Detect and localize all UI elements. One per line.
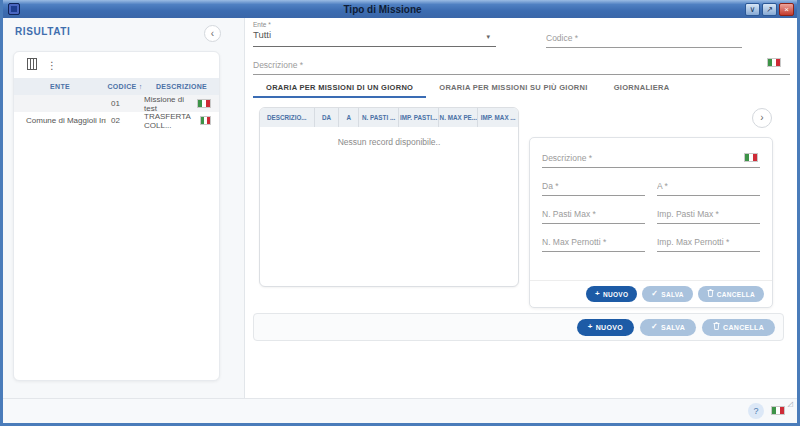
column-header-ente[interactable]: ENTE bbox=[14, 83, 106, 90]
form-a-input[interactable] bbox=[657, 179, 760, 196]
ente-select-label: Ente * bbox=[253, 21, 496, 28]
form-button-bar: + NUOVO ✓ SALVA CANCELLA bbox=[530, 280, 772, 307]
trash-icon bbox=[707, 289, 714, 299]
form-imp-pernotti-input[interactable] bbox=[657, 235, 760, 252]
italy-flag-icon bbox=[197, 99, 211, 108]
plus-icon: + bbox=[595, 290, 600, 298]
results-panel-title: RISULTATI bbox=[15, 26, 70, 37]
check-icon: ✓ bbox=[651, 323, 658, 331]
results-card: ⋮ ENTE CODICE ↑ DESCRIZIONE 01 Missione … bbox=[13, 51, 220, 381]
check-icon: ✓ bbox=[651, 290, 658, 298]
form-imp-pasti-input[interactable] bbox=[657, 207, 760, 224]
column-header-codice[interactable]: CODICE ↑ bbox=[106, 83, 144, 90]
grid-col-imp-max-pernotti[interactable]: IMP. MAX ... bbox=[478, 108, 518, 127]
app-icon bbox=[8, 3, 20, 15]
form-n-pernotti-input[interactable] bbox=[542, 235, 645, 252]
ente-select-value: Tutti bbox=[253, 29, 496, 40]
plus-icon: + bbox=[588, 323, 593, 331]
grid-col-a[interactable]: A bbox=[339, 108, 359, 127]
row-descrizione: TRASFERTA COLL... bbox=[144, 112, 200, 130]
grid-col-imp-pasti[interactable]: IMP. PASTI... bbox=[399, 108, 439, 127]
column-chooser-icon[interactable] bbox=[27, 56, 37, 74]
cancella-button[interactable]: CANCELLA bbox=[702, 319, 775, 336]
salva-button[interactable]: ✓ SALVA bbox=[640, 319, 696, 336]
tab-oraria-piu-giorni[interactable]: ORARIA PER MISSIONI SU PIÙ GIORNI bbox=[426, 79, 600, 98]
italy-flag-icon[interactable] bbox=[771, 406, 785, 415]
title-bar: Tipo di Missione ∨ ↗ × bbox=[3, 0, 797, 18]
chevron-right-icon: › bbox=[760, 112, 763, 123]
ente-select[interactable]: Ente * Tutti ▾ bbox=[253, 21, 496, 47]
form-salva-button[interactable]: ✓ SALVA bbox=[642, 286, 693, 302]
column-header-descrizione[interactable]: DESCRIZIONE bbox=[144, 83, 219, 90]
form-cancella-button[interactable]: CANCELLA bbox=[698, 286, 764, 302]
tab-giornaliera[interactable]: GIORNALIERA bbox=[601, 79, 683, 98]
question-icon: ? bbox=[753, 406, 758, 416]
table-row[interactable]: Comune di Maggioli Inf... 02 TRASFERTA C… bbox=[14, 112, 219, 129]
minimize-icon: ∨ bbox=[750, 5, 756, 14]
empty-records-message: Nessun record disponibile.. bbox=[260, 137, 518, 147]
table-row[interactable]: 01 Missione di test bbox=[14, 95, 219, 112]
grid-col-n-pasti[interactable]: N. PASTI ... bbox=[359, 108, 399, 127]
italy-flag-icon[interactable] bbox=[744, 153, 758, 162]
detail-area: Ente * Tutti ▾ ORARIA PER MISSIONI DI UN… bbox=[246, 18, 797, 398]
descrizione-filter-input[interactable] bbox=[253, 58, 790, 75]
close-icon: × bbox=[784, 5, 789, 14]
minimize-button[interactable]: ∨ bbox=[745, 3, 760, 16]
grid-col-n-max-pernotti[interactable]: N. MAX PE... bbox=[439, 108, 479, 127]
grid-col-descrizione[interactable]: DESCRIZIO... bbox=[260, 108, 315, 127]
grid-col-da[interactable]: DA bbox=[315, 108, 340, 127]
chevron-left-icon: ‹ bbox=[211, 28, 214, 39]
italy-flag-icon bbox=[200, 116, 211, 125]
close-button[interactable]: × bbox=[779, 3, 794, 16]
main-button-bar: + NUOVO ✓ SALVA CANCELLA bbox=[253, 313, 784, 341]
window-title: Tipo di Missione bbox=[20, 4, 745, 15]
help-button[interactable]: ? bbox=[748, 403, 764, 419]
expand-detail-button[interactable]: › bbox=[752, 108, 772, 128]
app-body: RISULTATI ‹ ⋮ ENTE CODICE ↑ DES bbox=[3, 18, 797, 423]
sort-arrow-icon: ↑ bbox=[139, 83, 143, 90]
app-window: Tipo di Missione ∨ ↗ × RISULTATI ‹ ⋮ bbox=[0, 0, 800, 426]
trash-icon bbox=[713, 322, 720, 332]
more-menu-icon[interactable]: ⋮ bbox=[47, 60, 57, 71]
nuovo-button[interactable]: + NUOVO bbox=[577, 319, 634, 336]
resize-grip-icon[interactable]: ◿ bbox=[788, 400, 793, 408]
maximize-button[interactable]: ↗ bbox=[762, 3, 777, 16]
row-descrizione: Missione di test bbox=[144, 95, 197, 113]
mission-type-tabs: ORARIA PER MISSIONI DI UN GIORNO ORARIA … bbox=[253, 79, 682, 98]
italy-flag-icon[interactable] bbox=[767, 58, 781, 67]
tab-oraria-un-giorno[interactable]: ORARIA PER MISSIONI DI UN GIORNO bbox=[253, 79, 426, 98]
results-toolbar: ⋮ bbox=[14, 52, 219, 78]
maximize-icon: ↗ bbox=[766, 5, 773, 14]
form-descrizione-input[interactable] bbox=[542, 151, 760, 168]
form-n-pasti-input[interactable] bbox=[542, 207, 645, 224]
records-grid: DESCRIZIO... DA A N. PASTI ... IMP. PAST… bbox=[259, 107, 519, 287]
form-nuovo-button[interactable]: + NUOVO bbox=[586, 286, 637, 302]
results-header-row: ENTE CODICE ↑ DESCRIZIONE bbox=[14, 78, 219, 95]
chevron-down-icon: ▾ bbox=[486, 33, 490, 41]
records-grid-header: DESCRIZIO... DA A N. PASTI ... IMP. PAST… bbox=[260, 108, 518, 127]
collapse-panel-button[interactable]: ‹ bbox=[204, 25, 221, 42]
status-footer: ◿ ? bbox=[3, 398, 797, 423]
codice-input[interactable] bbox=[546, 31, 742, 48]
form-da-input[interactable] bbox=[542, 179, 645, 196]
results-panel: RISULTATI ‹ ⋮ ENTE CODICE ↑ DES bbox=[3, 18, 245, 398]
detail-form: + NUOVO ✓ SALVA CANCELLA bbox=[529, 137, 773, 308]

▶ [PROBLEM REQUIREMENTS]: Would you copy all the material exactly, dropping the pictures?

▶ [SOLUTION TO THIS TASK]:
Detect and localize all UI elements. One per line.
column-header-ente[interactable]: ENTE bbox=[14, 83, 106, 90]
form-a-input[interactable] bbox=[657, 179, 760, 196]
ente-select-label: Ente * bbox=[253, 21, 496, 28]
form-button-bar: + NUOVO ✓ SALVA CANCELLA bbox=[530, 280, 772, 307]
trash-icon bbox=[707, 289, 714, 299]
form-imp-pernotti-input[interactable] bbox=[657, 235, 760, 252]
italy-flag-icon bbox=[197, 99, 211, 108]
plus-icon: + bbox=[595, 290, 600, 298]
results-panel-title: RISULTATI bbox=[15, 26, 70, 37]
check-icon: ✓ bbox=[651, 323, 658, 331]
results-card: ⋮ ENTE CODICE ↑ DESCRIZIONE 01 Missione … bbox=[13, 51, 220, 381]
check-icon: ✓ bbox=[651, 290, 658, 298]
form-imp-pasti-input[interactable] bbox=[657, 207, 760, 224]
column-header-codice[interactable]: CODICE ↑ bbox=[106, 83, 144, 90]
grid-col-imp-max-pernotti[interactable]: IMP. MAX ... bbox=[478, 108, 518, 127]
app-icon bbox=[8, 3, 20, 15]
form-n-pernotti-input[interactable] bbox=[542, 235, 645, 252]
ente-select-value: Tutti bbox=[253, 29, 496, 40]
plus-icon: + bbox=[588, 323, 593, 331]
grid-col-a[interactable]: A bbox=[339, 108, 359, 127]
row-descrizione: TRASFERTA COLL... bbox=[144, 112, 200, 130]
grid-col-imp-pasti[interactable]: IMP. PASTI... bbox=[399, 108, 439, 127]
column-chooser-icon[interactable] bbox=[27, 56, 37, 74]
cancella-button[interactable]: CANCELLA bbox=[702, 319, 775, 336]
salva-button[interactable]: ✓ SALVA bbox=[640, 319, 696, 336]
tab-oraria-piu-giorni[interactable]: ORARIA PER MISSIONI SU PIÙ GIORNI bbox=[426, 79, 600, 98]
italy-flag-icon[interactable] bbox=[771, 406, 785, 415]
title-bar: Tipo di Missione ∨ ↗ × bbox=[3, 0, 797, 18]
chevron-right-icon: › bbox=[760, 112, 763, 123]
ente-select[interactable]: Ente * Tutti ▾ bbox=[253, 21, 496, 47]
form-salva-button[interactable]: ✓ SALVA bbox=[642, 286, 693, 302]
column-header-descrizione[interactable]: DESCRIZIONE bbox=[144, 83, 219, 90]
form-cancella-button[interactable]: CANCELLA bbox=[698, 286, 764, 302]
tab-giornaliera[interactable]: GIORNALIERA bbox=[601, 79, 683, 98]
question-icon: ? bbox=[753, 406, 758, 416]
table-row[interactable]: Comune di Maggioli Inf... 02 TRASFERTA C… bbox=[14, 112, 219, 129]
minimize-icon: ∨ bbox=[750, 5, 756, 14]
empty-records-message: Nessun record disponibile.. bbox=[260, 137, 518, 147]
table-row[interactable]: 01 Missione di test bbox=[14, 95, 219, 112]
grid-col-n-pasti[interactable]: N. PASTI ... bbox=[359, 108, 399, 127]
italy-flag-icon[interactable] bbox=[744, 153, 758, 162]
detail-area: Ente * Tutti ▾ ORARIA PER MISSIONI DI UN… bbox=[246, 18, 797, 398]
descrizione-filter-input[interactable] bbox=[253, 58, 790, 75]
close-icon: × bbox=[784, 5, 789, 14]
minimize-button[interactable]: ∨ bbox=[745, 3, 760, 16]
grid-col-n-max-pernotti[interactable]: N. MAX PE... bbox=[439, 108, 479, 127]
grid-col-descrizione[interactable]: DESCRIZIO... bbox=[260, 108, 315, 127]
grid-col-da[interactable]: DA bbox=[315, 108, 340, 127]
chevron-left-icon: ‹ bbox=[211, 28, 214, 39]
italy-flag-icon bbox=[200, 116, 211, 125]
close-button[interactable]: × bbox=[779, 3, 794, 16]
main-button-bar: + NUOVO ✓ SALVA CANCELLA bbox=[253, 313, 784, 341]
window-title: Tipo di Missione bbox=[20, 4, 745, 15]
help-button[interactable]: ? bbox=[748, 403, 764, 419]
expand-detail-button[interactable]: › bbox=[752, 108, 772, 128]
app-body: RISULTATI ‹ ⋮ ENTE CODICE ↑ DES bbox=[3, 18, 797, 423]
sort-arrow-icon: ↑ bbox=[139, 83, 143, 90]
app-window: Tipo di Missione ∨ ↗ × RISULTATI ‹ ⋮ bbox=[0, 0, 800, 426]
trash-icon bbox=[713, 322, 720, 332]
more-menu-icon[interactable]: ⋮ bbox=[47, 60, 57, 71]
nuovo-button[interactable]: + NUOVO bbox=[577, 319, 634, 336]
resize-grip-icon[interactable]: ◿ bbox=[788, 400, 793, 408]
maximize-button[interactable]: ↗ bbox=[762, 3, 777, 16]
row-descrizione: Missione di test bbox=[144, 95, 197, 113]
mission-type-tabs: ORARIA PER MISSIONI DI UN GIORNO ORARIA … bbox=[253, 79, 682, 98]
italy-flag-icon[interactable] bbox=[767, 58, 781, 67]
tab-oraria-un-giorno[interactable]: ORARIA PER MISSIONI DI UN GIORNO bbox=[253, 79, 426, 98]
results-toolbar: ⋮ bbox=[14, 52, 219, 78]
maximize-icon: ↗ bbox=[766, 5, 773, 14]
form-descrizione-input[interactable] bbox=[542, 151, 760, 168]
form-n-pasti-input[interactable] bbox=[542, 207, 645, 224]
records-grid: DESCRIZIO... DA A N. PASTI ... IMP. PAST… bbox=[259, 107, 519, 287]
form-nuovo-button[interactable]: + NUOVO bbox=[586, 286, 637, 302]
results-header-row: ENTE CODICE ↑ DESCRIZIONE bbox=[14, 78, 219, 95]
chevron-down-icon: ▾ bbox=[486, 33, 490, 41]
records-grid-header: DESCRIZIO... DA A N. PASTI ... IMP. PAST… bbox=[260, 108, 518, 127]
collapse-panel-button[interactable]: ‹ bbox=[204, 25, 221, 42]
status-footer: ◿ ? bbox=[3, 398, 797, 423]
codice-input[interactable] bbox=[546, 31, 742, 48]
form-da-input[interactable] bbox=[542, 179, 645, 196]
results-panel: RISULTATI ‹ ⋮ ENTE CODICE ↑ DES bbox=[3, 18, 245, 398]
detail-form: + NUOVO ✓ SALVA CANCELLA bbox=[529, 137, 773, 308]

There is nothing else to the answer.